C'est l’histoire d’un pauvre type…

Quelque part entre les premiers Michel Houellebecq et la Lolita de Vladimir Nabukov, une illustration subtile de la domination masculine et la masculinité toxique.

Samet, un trentenaire barbu a été affecté à un poste de professeur dans un village rural de l’Est de la Turquie. Il n’attend qu’une chose : terminer sa quatrième année pour demander sa mutation – idéalement à Istanbul où « il y a tellement de gens, on ne peut pas s’ennuyer ». En attendant, il souffre et fait souffrir les gens autour de lui : les gens de la région – y compris ses élève – qu’il méprise, mais surtout les femmes et les filles. Photographe a ses heures perdues, il ne semble pas non plus capable d’être touché par la beauté qui l’entoure. Heureusement, le film nous régale avec ses plans larges ou plus serrés, dans la montagne, dans les rues ou en intérieur et nous, au moins, on peut en profiter.

Très centré sur son personnage principal, le film réussi le tour de force de susciter de la compassion pour ce personnage détestable. On suit son délire destructeur : persuadé d’être plus malin que toutes les personnes qui l’entoure, il justifie sa solitude par la médiocrité des autres.
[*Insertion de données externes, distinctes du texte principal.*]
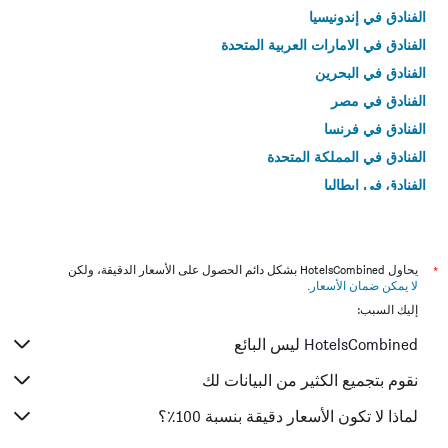
الفنادق في إندونيسيا
الفنادق في الامارات العربية المتحدة
الفنادق في البحرين
الفنادق في مصر
الفنادق في فرنسا
الفنادق في المملكة المتحدة
الفنادق في إيطاليا
الفنادق في تايلاند
*
يحاول HotelsCombined بشكل دائم الحصول على الأسعار الدقيقة، ولكن
لا يمكن ضمان الأسعار
.
إليك السبب:
HotelsCombined ليس البائع
نقوم بتجميع الكثير من البيانات لك
لماذا لا تكون الأسعار دقيقة بنسبة 100٪؟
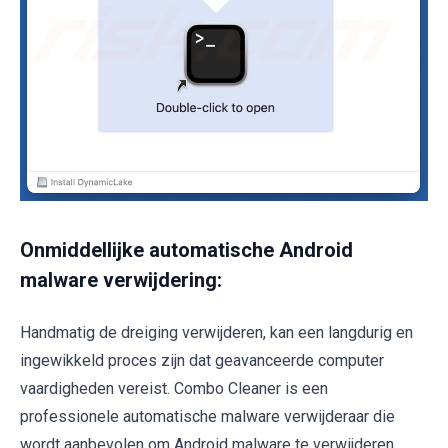
Onmiddellijke automatische Android
malware verwijdering:
Handmatig de dreiging verwijderen, kan een langdurig en
ingewikkeld proces zijn dat geavanceerde computer
vaardigheden vereist. Combo Cleaner is een
professionele automatische malware verwijderaar die
wordt aanbevolen om Android malware te verwijderen.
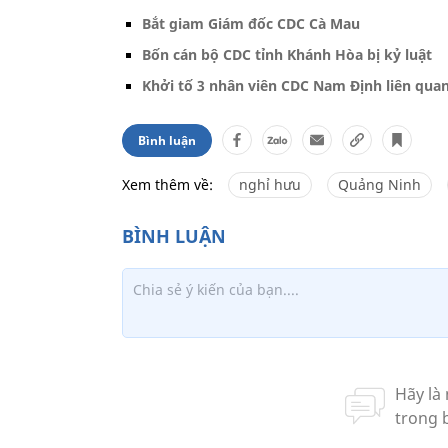
Bắt giam Giám đốc CDC Cà Mau
Bốn cán bộ CDC tỉnh Khánh Hòa bị kỷ luật
Khởi tố 3 nhân viên CDC Nam Định liên quan
Bình luận
Xem thêm về:
nghỉ hưu
Quảng Ninh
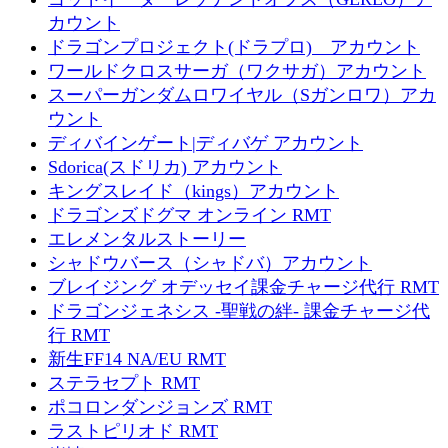
カウント
ドラゴンプロジェクト(ドラプロ) アカウント
ワールドクロスサーガ（ワクサガ）アカウント
スーパーガンダムロワイヤル（Sガンロワ）アカ
ウント
ディバインゲート|ディバゲ アカウント
Sdorica(スドリカ) アカウント
キングスレイド（kings）アカウント
ドラゴンズドグマ オンライン RMT
エレメンタルストーリー
シャドウバース（シャドバ）アカウント
ブレイジング オデッセイ課金チャージ代行 RMT
ドラゴンジェネシス -聖戦の絆- 課金チャージ代
行 RMT
新生FF14 NA/EU RMT
ステラセプト RMT
ポコロンダンジョンズ RMT
ラストピリオド RMT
Nuray, le personnage féminin qui illumine le film (« nuray » signifie « lumière en turc), n’aura aucun mal à démonter le système mental prétendument intellectuel qu’il s’est construit : il lui suffira de rappeler la nécessité de l’engagement et de la solidarité. Sur son obsession pour Istanboul : « tu attribues tes problèmes au lieu où tu vis, mais nos problèmes sont en nous et nous suivent où qu'on aille ».
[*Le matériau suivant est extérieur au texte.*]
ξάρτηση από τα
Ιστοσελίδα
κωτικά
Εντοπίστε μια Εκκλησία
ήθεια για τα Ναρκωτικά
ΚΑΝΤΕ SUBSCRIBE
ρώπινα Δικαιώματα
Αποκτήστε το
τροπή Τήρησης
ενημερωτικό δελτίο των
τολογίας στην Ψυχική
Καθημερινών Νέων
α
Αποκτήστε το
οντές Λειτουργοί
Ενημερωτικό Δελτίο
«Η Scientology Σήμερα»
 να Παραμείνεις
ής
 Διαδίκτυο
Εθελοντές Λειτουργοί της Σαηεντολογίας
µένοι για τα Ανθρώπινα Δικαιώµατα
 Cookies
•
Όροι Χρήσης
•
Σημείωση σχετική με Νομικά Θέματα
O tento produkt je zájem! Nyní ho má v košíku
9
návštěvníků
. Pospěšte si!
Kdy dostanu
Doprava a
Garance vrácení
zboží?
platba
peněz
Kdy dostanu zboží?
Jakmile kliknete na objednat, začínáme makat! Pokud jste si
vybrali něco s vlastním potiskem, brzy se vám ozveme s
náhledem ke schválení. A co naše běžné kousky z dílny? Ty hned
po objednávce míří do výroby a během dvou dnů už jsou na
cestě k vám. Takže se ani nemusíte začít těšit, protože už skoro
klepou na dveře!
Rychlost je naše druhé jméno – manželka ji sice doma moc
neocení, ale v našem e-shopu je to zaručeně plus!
L’image que Samet se fait de lui ne trompe pas le spectateur : dans la plupart des scènes, Samet est en réalité un personnage secondaire. Il est terne et n’intéresse personne. Dans des scènes subtilement jouées – que ça soit au restaurant avec Nuray et son colocataire Kenan quand, ou au bar avec Tolga et Vahit par exemple – les autres protagonistes finissent par l’ignorer purement et simplement. Samet, malgré les signes évidents (pour nous) conserve ancré en lui le sentiment d’être la personne la plus intelligente et la plus importante de la pièce.
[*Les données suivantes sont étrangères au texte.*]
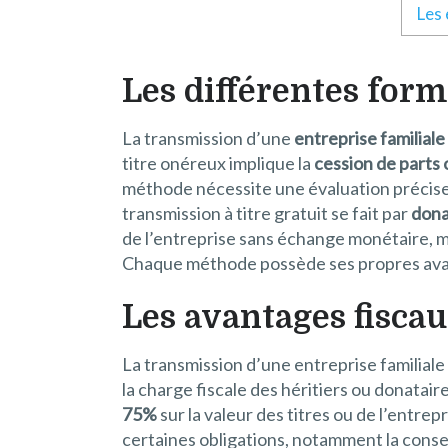
Les 
Les différentes form
La transmission d’une
entreprise familiale
titre onéreux implique la
cession de parts 
méthode nécessite une évaluation précise d
transmission à titre gratuit se fait par
dona
de l’entreprise sans échange monétaire, ma
Chaque méthode possède ses propres avantage
Les avantages fiscau
La transmission d’une entreprise familiale
la charge fiscale des héritiers ou donataire
75%
sur la valeur des titres ou de l’entrep
certaines obligations, notamment la conser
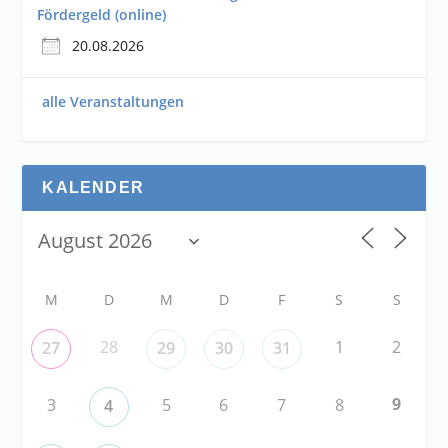
Fördergeld (online)
20.08.2026
alle Veranstaltungen
KALENDER
M
D
M
D
F
S
S
28
1
2
27
29
30
31
9
3
5
6
7
8
4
Mais il ne s’agit pas juste d’un égo-centrisme auto-destructeur. Profondément méchant, Samet profite de la faiblesse des autres. Persuadé qu’une élève de 14 ans est amoureuse de lui, il cultive leur relation tout en se persuadant qu’il ne fait rien de mal : il ne la touche pas (ou presque pas). Quand il s’estimera « trahi » par elle (mais quel engagement a été trahi ?) il réagira violemment. Personnellement, le personnage de Samet m’a physiquement fait penser au Jack Nicholson de Shining ou de Vol au-dessus d’un nid de coucou (son regard, sa manière de regarder par en-dessous sans doute).

On pourrait croire à de la maladresse ou de la candeur s'il ne se montrait pas manipulateur. Initialement indifférent à l’égard de Nuray, il décidera de la piéger après s’être rendu compte qu’une relation était en train de naître entre Kenan et elle. Quand elle se donnera à lui, ce sera après avoir longuement hésite et l’avoir soumis à un interrogatoire précis. Elle le regrettera : malgré sa demande explicite, il l'utilisera pour la détruire en révélant leur liaison à Kenan. Elle expliquera plus tard que coucher avec lui était une manière pour elle de retrouver sa fémininité après un accident qui lui a coûté une jambe. La manière même qu’elle a eu l’accueillir au lit suggérait une forme de corvée.

Dans le film naturaliste, il faut mentionner la magnifique « sortie de scène » : caméra à l’épaule, le réalisateur décide de nous faire suivre l’acteur principal qui quitte le studio de tournage pour se rafraîchir avant de continuer la scène ! Elle est insérée tellement simplement qu'on oublierait presque. Quel coup de maître.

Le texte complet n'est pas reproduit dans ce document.